Dayna Blackwell

Posted on May 25 • Originally published at blog.blackwell-systems.com

We Benchmarked the Most Popular Code Search Tools. We Beat All of Them.

#ai #mcp #benchmark #devtools

codegraph has 19,459 GitHub stars. We have zero. So we stopped talking and started measuring.

The Headline

System	P@10	Query k8s	Time-to-consistency	Stars
knowing	0.207	2ms	167ms	0
codegraph	0.135	~1s	805ms	19,459
GitNexus	0.075	612ms	minutes	-
Gortex	0.063	~6s	minutes	-
Aider	-	~3s	3,150ms (timed out)	~20K
codebase-memory	-	2,900ms	N/A (timed out)	2,600
grep	0.013	instant	instant	N/A

P@10 = fraction of top-10 results that are relevant to the task. Higher is better.

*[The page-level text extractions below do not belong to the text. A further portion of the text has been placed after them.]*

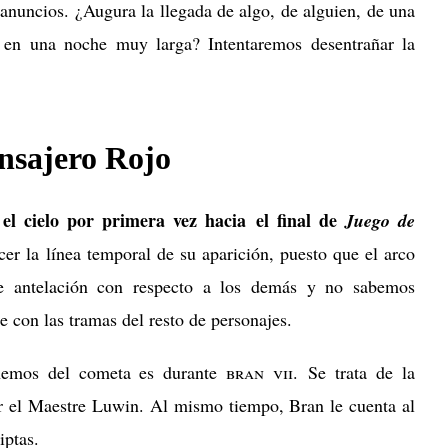
 anuncios. ¿
Augura la llegada de algo, de alguien, de una
en una noche muy larga? Intentaremos desentrañar la
nsajero Rojo
el cielo por primera vez hacia el final de
Juego de
er la línea temporal de su aparición, puesto que el arco
de antelación con respecto a los demás y no sabemos
 con las tramas del resto de personajes.
enemos del cometa es durante
bran vii
. Se trata de la
r el Maestre Luwin. Al mismo tiempo, Bran le cuenta al
iptas.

knowing is 1.53x more precise than codegraph (19K stars, tree-sitter + FTS5).
knowing is 2.76x more precise than GitNexus (knowledge graph MCP).
knowing is 3.29x more precise than Gortex (Go graph engine, 256 languages).
knowing is 15.9x more precise than grep.

Why 19K Stars Means Nothing

codegraph uses tree-sitter + FTS5 + heuristic scoring (co-location bonuses, multi-term matching, CamelCase boundary matching). No graph-theoretic ranking. No random walk. No structural propagation.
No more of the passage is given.